Berryer haussa les épaules comme quelqu’un qui dit:

– Vous radotez.

– Me donneriez-vous votre parole, monsieur le lieutenant de police?… Pardonnez-moi si j’insiste… mais c’est que, voyez-vous, j’ai trempé dans cet enlèvement, moi… et, mort de ma vie! fit le poète en s’animant, si j’avais commis, même inconsciemment, cette abominable action de jeter entre les bras du roi cette enfant pour qui j’ai toujours eu autant d’affection que de respect, je ne me le pardonnerais jamais!

– Pardieu! pensa Berryer, voilà un honnête homme!

Et tout haut, sincèrement ému par l’indignation qu’il voyait sur les traits de cet homme, il dit:

– Foi de magistrat, monsieur, je vous donne ma parole que le roi ne voit pas Mme d’Étioles, qui n’est pas, qui n’a jamais été sa maîtresse!…
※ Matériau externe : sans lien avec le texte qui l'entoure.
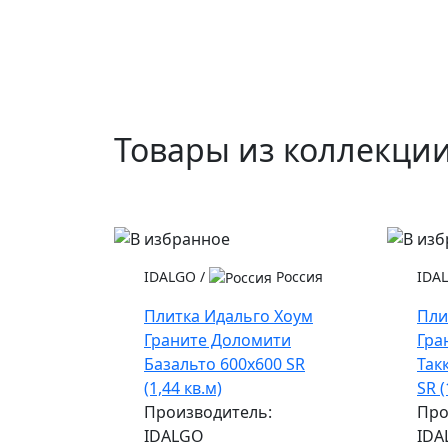
Товары из коллекци
IDALGO
/
Россия
IDA
Плитка Идальго Хоум
Пли
Граните Доломити
Гра
Базальто 600x600 SR
Так
(1,44 кв.м)
SR (
Производитель:
Про
IDALGO
IDA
– C’est bien, monsieur, je vous crois… Encore une question, je vous prie, et je n’abuserai plus de votre bienveillante patience.

– Je suis à vos ordres, monsieur, dit civilement Berryer.

– Puisque Mme d’Étioles n’est pas chez le roi, avec le roi, où est-elle?… le savez-vous?… pouvez-vous me le dire?…

– Je l’ignore complètement… Si je le savais, ajouta-t-il, voyant que Crébillon esquissait un geste, je me ferais un devoir de vous l’apprendre, monsieur, car je vous tiens pour un parfait galant homme… Je dis ce que je pense!… Et la preuve, c’est que si je ne puis vous dire où se trouve Mme d’Étioles, puisque je l’ignore, je puis au moins vous nommer quelqu’un qui pourra, je le crois vous renseigner à ce sujet.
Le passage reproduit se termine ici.